Parents of kids under 5 fed up with lack of FDA action on a vaccine

Parents of kids under 5 fed up with lack of FDA action on a vaccine
Courtesy Emmie Fital

(NEW YORK) — Parents eager to vaccinate their toddlers and preschoolers last fall were told a COVID shot for the youngest age group was on its way, with data expected by the end of the year. That deadline slipped. Then it slipped again.

Now, with summer travel just around the corner, parents of kids under 5 are fed up. They describe feeling stuck in a kind of cruel pandemic time warp, even as much of the country moves on and people have stopped wearing masks, including on airplanes.

Many parents are ready to assign blame.

“I want you, Joe Biden, to call the FDA (US Food and Drug Administration) and tell them that they need to act with all possible speed because every day they delay there are children being infected and some of those children could die,” said Sarah Liebman, a mom outside Portland, Oregon, whose 2-year-old remains too young for a shot.

Emmie Fital, a mom of two boys ages 4 and 1, living outside Philadelphia, has opted to keep her kids home from school because her oldest son’s asthma has resulted previously in a hospital stay after he contracted the common cold.

“We’ve been kind of living in Groundhog’s Day, every day for two years … It is ludicrous what we are having to deal with as parents right now,” Fital told ABC.

In coming weeks, the nation’s two big vaccine makers — Pfizer and Moderna — are poised to deliver key pieces of data that the FDA needs to authorize a vaccine.

Moderna was expected by week’s end to submits its official request for FDA authorization for its 2-shot version. Pfizer says it expects to have final data on its three-shot version by the end of June.

How soon though regulators will give either shot a green light remains unclear. Government and industry officials say the data sets for vaccine trials can be complex, and Moderna will likely submit additional information on a rolling basis even after its official request is made.

The FDA has declined to comment on pending vaccine applications — necessary to avoid legal hot water — but suggested its hands are tied until company officials submit their data. The agency also has promised to make public a new tentative timeline for advisory committee meetings, a final step before authorization of any vaccine.

“Just remember that we can’t actually finish our reviews until we actually have complete applications in the FDA,” said Peter Marks, director of the FDA’s Center for Biologics Evaluation and Research, told a Senate panel on Tuesday.

Parents though say they are frustrated by these kinds of cryptic comments and that they seem to be learning more about the vaccine’s progress from press leaks than regulators. Last week, a Politico report suggested the FDA might wait on Moderna’s authorization request until Pfizer could offer more data on its version.

In an interview with CNN+, Biden’s top medical adviser Dr. Anthony Fauci confirmed there were concerns within the FDA about authorizing the two different vaccines — with different amounts of dosing and shots — on separate timelines. Authorizing them together would give parents a side-by-side comparison before they made their choice, some officials thought.

“What the FDA wants to do is to get it so that we don’t confuse people,” Fauci said.

His comments sparked swift pushback from frustrated parents, including Liebman.

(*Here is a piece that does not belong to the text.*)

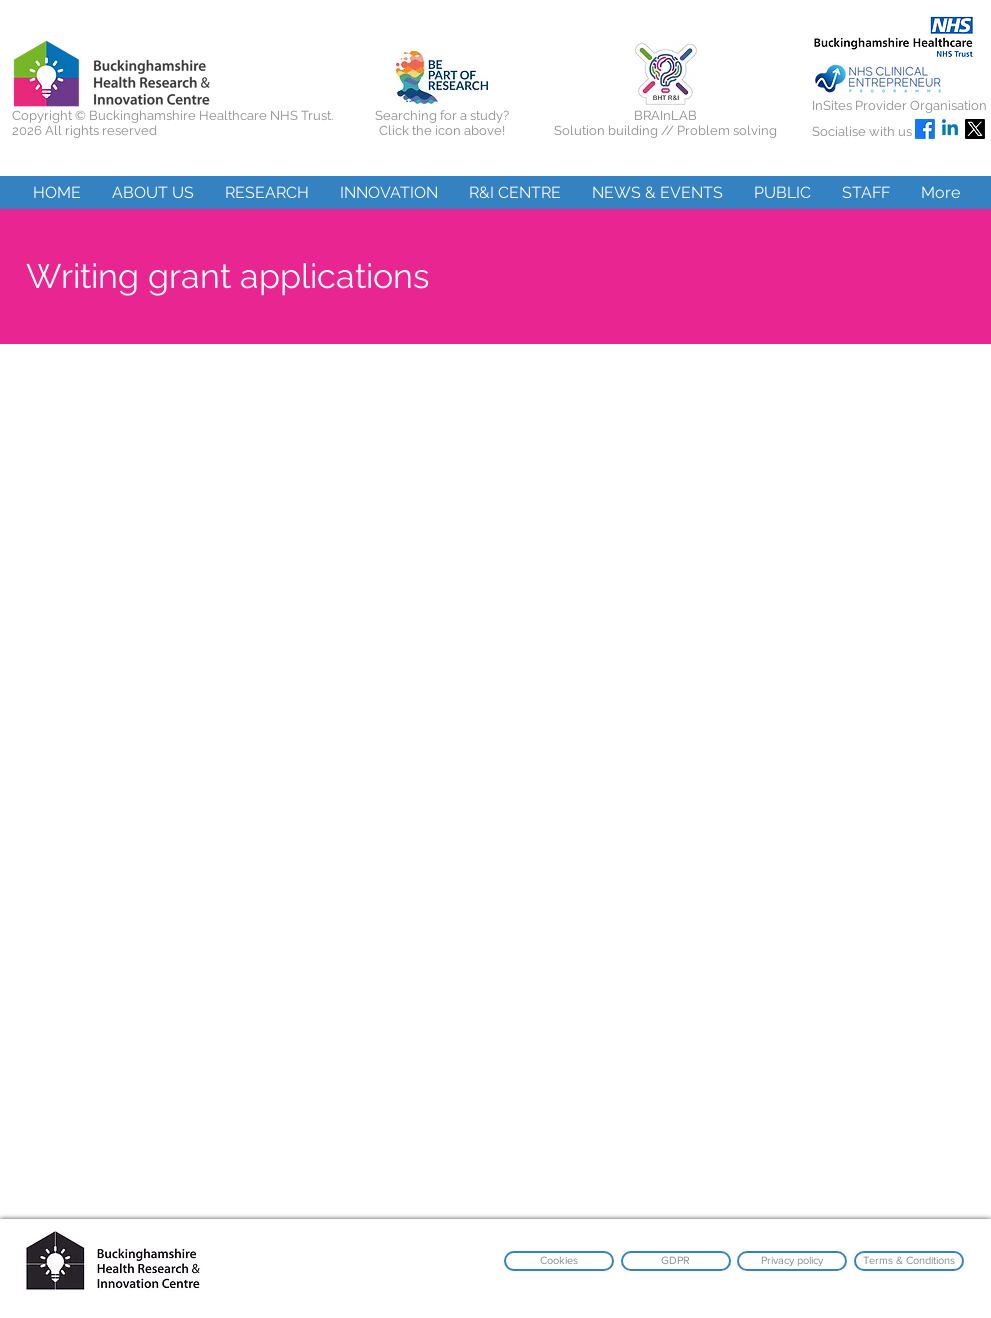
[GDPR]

“We were told over and over that the best shot was the first one to get into your arm,” she said. “So I don’t understand why the FDA seems confused. I am not confused. I’m not at all confused.”

Fatima Khan, who helped to start up a grassroots advocacy group and Facebook page called “Protect Their Future,” which advocates for swift authorization of a pediatric vaccine, said she wishes the FDA was more transparent about what it needs from vaccine makers and what concerns it has.

“I feel like we’ve been getting yanked around a lot. You know, no one really gives anyone a clear answer, and it shouldn’t be that difficult,” said Khan.

Still plenty of questions remain, including whether at the FDA should send parents down the path of a two-dose vaccine if an alternative three-dose is found to be more effective just a couple of weeks later.

Moderna has said its two-dose vaccine produced the same level of immune response as seen in adults. But because none of the participants in the study became severely sick, Moderna couldn’t give an estimate of how effective the vaccine is at preventing severe illness.

Dr. Julie Morita, a pediatrician who has advised the Centers for Disease Control and Prevention in the past, said premature or complex data can make speaking openly difficult for regulators.

“You want to be careful about what information you’re sharing because you don’t want to have misunderstandings. Because once you the information is out there it’s really hard to pull it back,” said Morita, executive vice president of the Robert Wood Johnson Foundation.

Overall, children are at significantly less risk of hospitalization and death of COVID-19 compared to adults.

Still, the number of children who became infected in recent weeks due to the omicron variant is staggering. The American Academy of Pediatrics estimates that nearly 124,000 kids were infected in the past month alone.

Since the pandemic began two years ago, 468 children have died as a result of complications from the virus.

Fital said she is irked hearing public health officials say repeatedly that the best way to protect yourself and others is to get vaccinated, when so many kids can’t.

“What do you say to the 20 million children that have no option?” she asked. “They have nothing.”

ABC News’ Sony Salzman contributed to this report.